“get nan or inf error” in cuda-convnet – possible fix
“get nan or inf” error happens sometimes on lower-end GPU’s in cuda-convnet. I have traced this error to NaN values in the weights of convolutional layers. I still not clear to me why these NaN values appear in the weights. Are they backpropagate from fully-connected layers or popping up in the convolution kernel? It looks to me latter is more likely. Anyway I made a temporary fix – just scan weight’s gradients with simple cuda kernel and replace NaN’a with zeroes. Didn’t observe the error after that.

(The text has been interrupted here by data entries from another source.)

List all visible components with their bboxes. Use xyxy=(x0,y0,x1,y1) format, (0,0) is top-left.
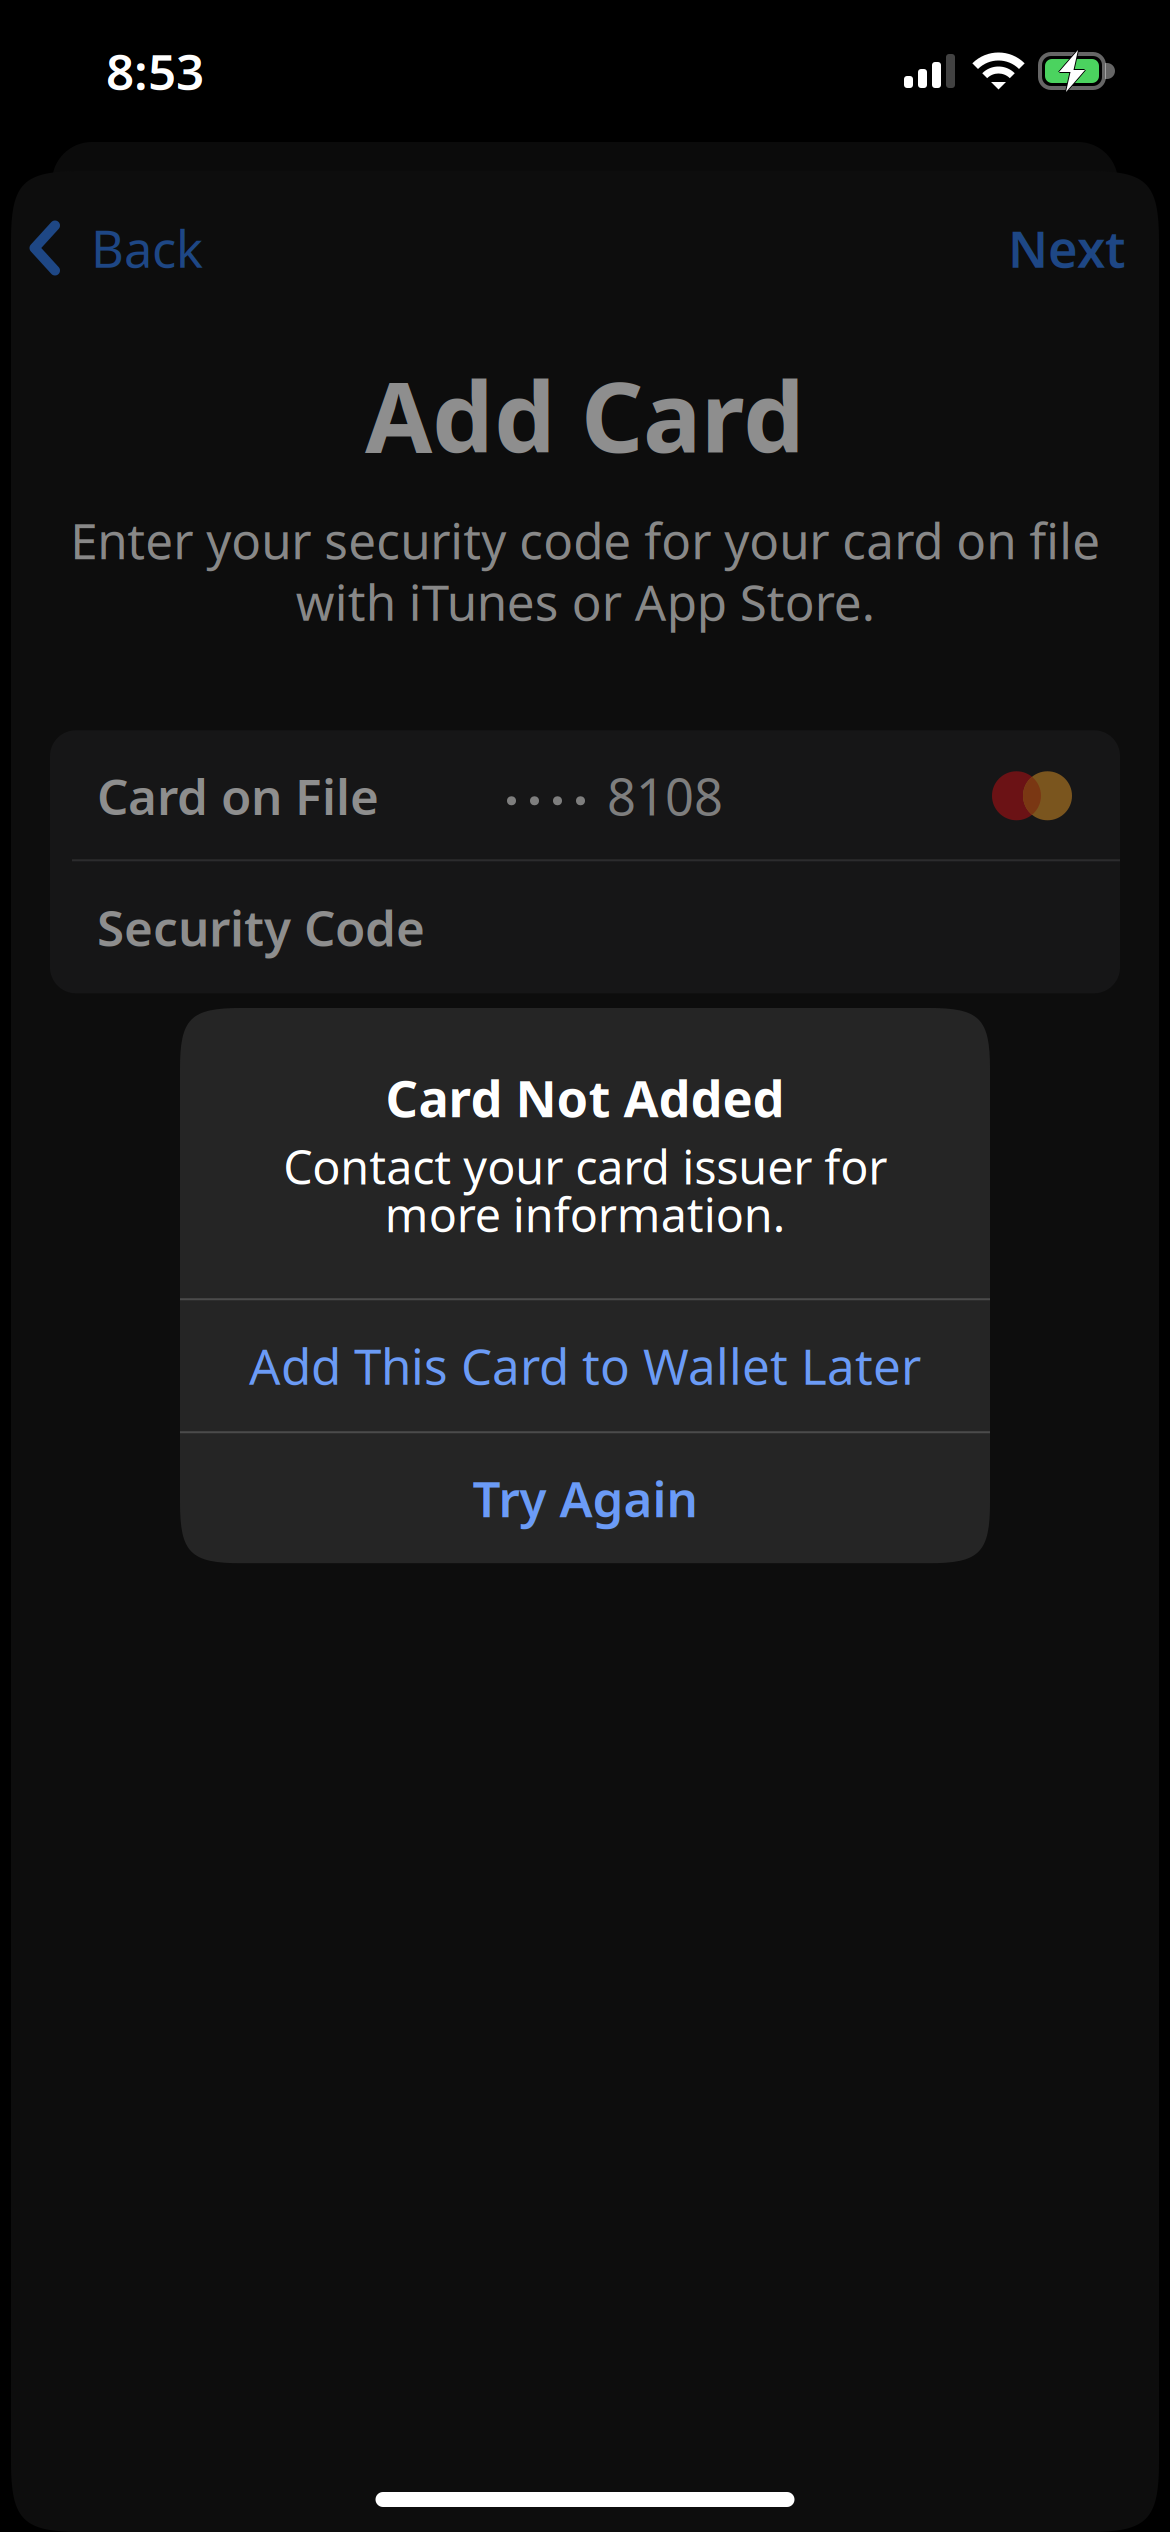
button[interactable]: Security Code xyxy=(50,861,1120,993)
staticText: 8:53 xyxy=(106,38,204,104)
staticText: Enter your security code for your card o… xyxy=(70,507,1100,634)
button[interactable]: Add This Card to Wallet Later xyxy=(180,1300,990,1431)
button[interactable]: Back xyxy=(0,202,227,294)
button[interactable]: Card on File xyxy=(50,730,1120,861)
staticText: Security Code xyxy=(97,894,425,960)
staticText: Card Not Added xyxy=(386,1064,784,1131)
staticText: Add Card xyxy=(365,350,805,479)
button[interactable]: Try Again xyxy=(180,1433,990,1563)
staticText: Next xyxy=(1008,214,1126,282)
staticText: Contact your card issuer for more inform… xyxy=(283,1135,887,1245)
staticText: Add This Card to Wallet Later xyxy=(249,1333,921,1398)
staticText: Try Again xyxy=(472,1466,698,1531)
button[interactable]: Next xyxy=(964,202,1170,294)
staticText: 8108 xyxy=(607,762,723,829)
staticText: Back xyxy=(91,214,203,282)
staticText: Card on File xyxy=(97,763,379,828)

I have pushed fix into windows version of cuda-convnet at
https://github.com/s271/win_convnet
Fix activated with option –fix-nan=1
There shouldn’t be any problem with making those changes for linux version – there are several small changes in *.cu and *.py files only
PS
If anyone wondering what cuda-convnet is here is a nice explanation:
http://fastml.com/object-recognition-in-images-with-cuda-convnet/
And here is the main paper about cuda-convnet
Click to access NIPS2012_0534.pdf
3 Comments
Sorry, the comment form is closed at this time.
Thanks very much for this! I’m trying to implement these changes here, but am working on a Linux machine, and when I try to build I find that the changes in matrix.cpp throw ‘function undefined’ errors. I think this might be because the #define statements for these two “_host” functions are inside a windows-looking #if statement in matrix.h…
do you have an idea of what i could do at this point? I’ve tried relocating the #define statements but it hasn’t fixed the compiling problems so far…
Those function are just wrappers around system’s isnan and isinf functions, defined in matrix.h, line 44. My implementation seems win-specific.
They have different names to make difference with cuda isnan
Different implementations of isnan are here
http://stackoverflow.com/questions/2249110/how-do-i-make-a-portable-isnan-isinf-function
Most simple seems
#include <cmath>
int isnan_host(double x) {
return std::isnan(x);
}
int isinf_host(double x) {
return std::isinf(x);
}
Tell me if it help
I’ve pushed std::isnan(x) variant into github